Mon Oct 28 07:32:11 2002
> I noticed a bunch of really nice ham clues were getting skipped in some
> of my personal email's 'unsure' bucket. They were words like
> 'interconnection' and other longer techie-words. I added an option
> skip_max_word_size and tried boosting it to 20 (from the default of 12).
> cmp.py shows this (skip_max_word_size 12 on left, 20 on right)
> total unique fp went from 0 to 0 tied
> mean fp % went from 0.0 to 0.0 tied
> false negative percentages
> 0.000 0.277 lost +(was 0)
> 0.559 0.838 lost +49.91%
> 0.836 1.114 lost +33.25%
> 0.279 0.836 lost +199.64%
> won 0 times
> tied 0 times
> lost 4 times
> total unique fn went from 6 to 11 lost +83.33%
> mean fn % went from 0.418410855729 to 0.766214465324 lost +83.12%
> Unfortunately, cmp.py skips the important bit. My 'unsure' numbers
> went from 164 to 135!
Under the default costs, this would be judged close to a wash: 5 new fn @
$1 was a loss of $5, while 29 fewer unsure @ $.20 was a gain of $5.80.
table.py would show this more clearly, and the histogram analysis (which
table.py summarizes) would tell us whether you could have gotten just as
good an improvement by changing your ham_cutoff and spam_cutoff values (it's
impossible to guess that from what you posted).

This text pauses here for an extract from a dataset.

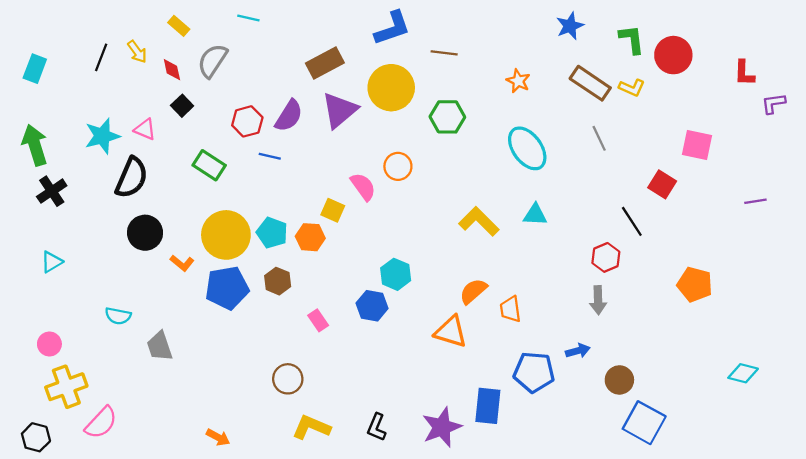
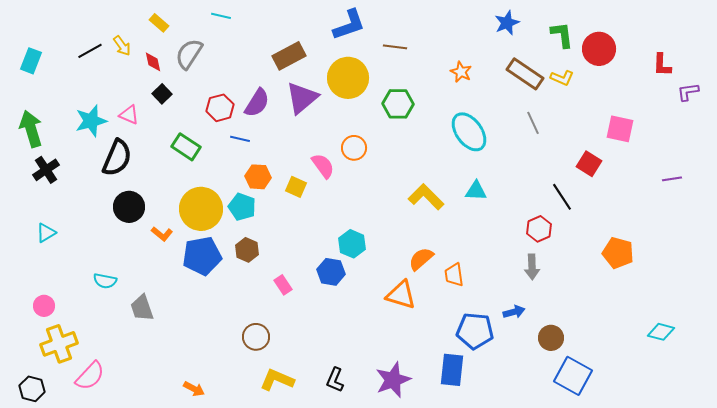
black line: (101, 57) -> (90, 51), turned 40
orange hexagon: (310, 237) -> (258, 177), moved
blue rectangle: (488, 406) -> (452, 370), moved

> I'm not sure if this is just something that's an artifact of my
> own data, or more general - if others could try it as well, it
> would be good.
It's something I haven't tried under chi-combining yet, so I will, but not
right now. In previous tests, boosting to 13 didn't have significant effect
on error rates but did boost the database size. This was before we had a
usable notion of middle ground, though, so I've no idea what effect those
older tests may have had on the unsure rate.